The Revolutionary War began when the Declaration of Independence was signed on July 4, 1776, Sirak said. King George III sent 30,000 troops, including Hessian mercenary troops, to stop the rebellion. They landed on Staten Island, N.Y.
The series of events that led to the Second Battle of Trenton and Hand’s delaying tactics can be traced to the series of defeats suffered by Washington and his troops between August and November 1776. The American rebels retreated across New Jersey to Pennsylvania.
On Christmas Day 1776, Washington and 2,400 soldiers crossed the Delaware River from Pennsylvania and marched to Trenton. They routed the Hessian troops that were stationed there in the First Battle of Trenton. They crossed the Delaware River back to Pennsylvania.
Several days after the famous battle, Washington and his troops crossed the Delaware River again and stopped in Trenton. The British and Hessian troops were sent to Trenton to retake it from the Americans on Jan. 2, 1777.

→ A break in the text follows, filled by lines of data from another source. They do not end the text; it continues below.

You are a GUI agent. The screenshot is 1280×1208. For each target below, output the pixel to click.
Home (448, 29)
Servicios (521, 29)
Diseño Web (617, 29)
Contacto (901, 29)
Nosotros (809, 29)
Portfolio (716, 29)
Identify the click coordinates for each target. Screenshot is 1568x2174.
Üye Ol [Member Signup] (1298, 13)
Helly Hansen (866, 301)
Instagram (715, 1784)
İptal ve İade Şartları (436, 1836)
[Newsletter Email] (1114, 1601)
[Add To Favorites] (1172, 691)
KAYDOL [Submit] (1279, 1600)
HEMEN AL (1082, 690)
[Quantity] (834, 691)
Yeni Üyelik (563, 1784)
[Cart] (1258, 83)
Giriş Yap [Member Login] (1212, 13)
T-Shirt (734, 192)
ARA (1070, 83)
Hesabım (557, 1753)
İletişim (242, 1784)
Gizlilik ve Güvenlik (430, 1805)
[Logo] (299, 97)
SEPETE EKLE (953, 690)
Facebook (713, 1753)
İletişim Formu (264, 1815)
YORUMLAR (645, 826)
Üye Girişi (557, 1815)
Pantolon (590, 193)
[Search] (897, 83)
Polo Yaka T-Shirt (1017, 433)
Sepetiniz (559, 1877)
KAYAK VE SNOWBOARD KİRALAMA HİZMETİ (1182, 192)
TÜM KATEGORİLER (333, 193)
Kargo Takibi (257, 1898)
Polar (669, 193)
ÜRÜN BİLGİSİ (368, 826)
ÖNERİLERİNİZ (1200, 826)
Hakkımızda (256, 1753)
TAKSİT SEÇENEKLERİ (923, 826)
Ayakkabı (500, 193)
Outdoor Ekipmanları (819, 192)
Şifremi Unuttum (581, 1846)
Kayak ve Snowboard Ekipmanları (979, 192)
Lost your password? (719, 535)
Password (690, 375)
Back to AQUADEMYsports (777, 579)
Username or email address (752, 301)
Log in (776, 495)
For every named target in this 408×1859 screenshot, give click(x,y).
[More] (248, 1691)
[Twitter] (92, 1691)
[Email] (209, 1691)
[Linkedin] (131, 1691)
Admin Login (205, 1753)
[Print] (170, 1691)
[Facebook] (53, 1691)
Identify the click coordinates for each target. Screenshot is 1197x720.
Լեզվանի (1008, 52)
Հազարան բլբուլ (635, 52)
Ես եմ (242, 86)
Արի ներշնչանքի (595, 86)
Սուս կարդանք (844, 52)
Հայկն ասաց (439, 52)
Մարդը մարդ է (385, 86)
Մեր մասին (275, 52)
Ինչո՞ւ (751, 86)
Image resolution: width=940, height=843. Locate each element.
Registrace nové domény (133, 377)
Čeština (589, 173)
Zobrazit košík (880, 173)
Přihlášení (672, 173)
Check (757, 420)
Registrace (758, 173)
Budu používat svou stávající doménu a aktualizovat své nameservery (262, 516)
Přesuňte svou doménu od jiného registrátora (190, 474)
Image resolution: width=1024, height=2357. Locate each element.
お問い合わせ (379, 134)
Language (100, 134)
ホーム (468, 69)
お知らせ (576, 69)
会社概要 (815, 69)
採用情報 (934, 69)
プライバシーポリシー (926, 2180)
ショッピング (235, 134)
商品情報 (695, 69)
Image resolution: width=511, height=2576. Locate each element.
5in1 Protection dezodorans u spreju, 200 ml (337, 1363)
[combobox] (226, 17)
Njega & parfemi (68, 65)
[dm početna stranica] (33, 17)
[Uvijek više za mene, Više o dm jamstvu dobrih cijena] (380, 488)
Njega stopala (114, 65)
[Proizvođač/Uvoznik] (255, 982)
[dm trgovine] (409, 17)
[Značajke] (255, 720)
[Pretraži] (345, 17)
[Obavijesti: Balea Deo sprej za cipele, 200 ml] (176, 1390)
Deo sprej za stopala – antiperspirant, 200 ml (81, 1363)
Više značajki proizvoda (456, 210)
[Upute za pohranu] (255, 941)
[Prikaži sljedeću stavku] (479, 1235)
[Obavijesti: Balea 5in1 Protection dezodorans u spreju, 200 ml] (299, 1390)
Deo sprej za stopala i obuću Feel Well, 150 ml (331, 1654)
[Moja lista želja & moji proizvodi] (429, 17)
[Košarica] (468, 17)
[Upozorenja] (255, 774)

Hand and the 1st Pennsylvania Rifle Regiment were dispatched to slow down the British and Hessian troops as they marched from Princeton to Trenton.
The Americans engaged the British and Hessian troops in several small skirmishes as they passed through Maidenhead, as Lawrence Township was originally known.
Despite the delaying tactics of Hand and his soldiers, the British and Hessian troops reached Trenton at dusk on Jan. 2, 1777. They engaged Washington and his soldiers in the Second Battle of Trenton.
The Americans retreated across the bridge over the Assunpink Creek. Their British and Hessian pursuers tried three times to cross the bridge, but they were turned back each time.
The British planned to continue the fight the next day. But during the night and into the morning of Jan. 3, 1777, Washington led his troops around the British and Hessian encampment, and followed a back road to Princeton.
On their way to Princeton, the Americans encountered British troops, Sirak said. They engaged the British troops and defeated them in the Battle of Princeton on Jan. 3, 1777.
“Those 10 days (between Dec. 25, 1776 and Jan. 3, 1777) really changed the world,” Sirak said, wrapping up his presentation.
Then the marchers, led by Lawrence Township resident William Agress, who portrays Col. Hand, and Mayor Patricia Hendricks Farmer, set out for the banks of the Shabakunk Creek. It was the site of one of the skirmishes between Hand’s soldiers and the British and Hessian troops. The marchers walked on the sidewalks on Route 206, known in 1777 as the King’s Highway.
At Notre Dame High School, a replica flag of Hand’s 1st Pennsylvania Rifle Regiment, bearing its motto of “Domari Nolo” – “I will not yield” – was hoisted on a flagpole near the creek by a couple of marchers.
A trio of historical reenactors fired off several volleys of blanks from their replica rifles, filling the air with smoke and wrapping up the annual reenactment march.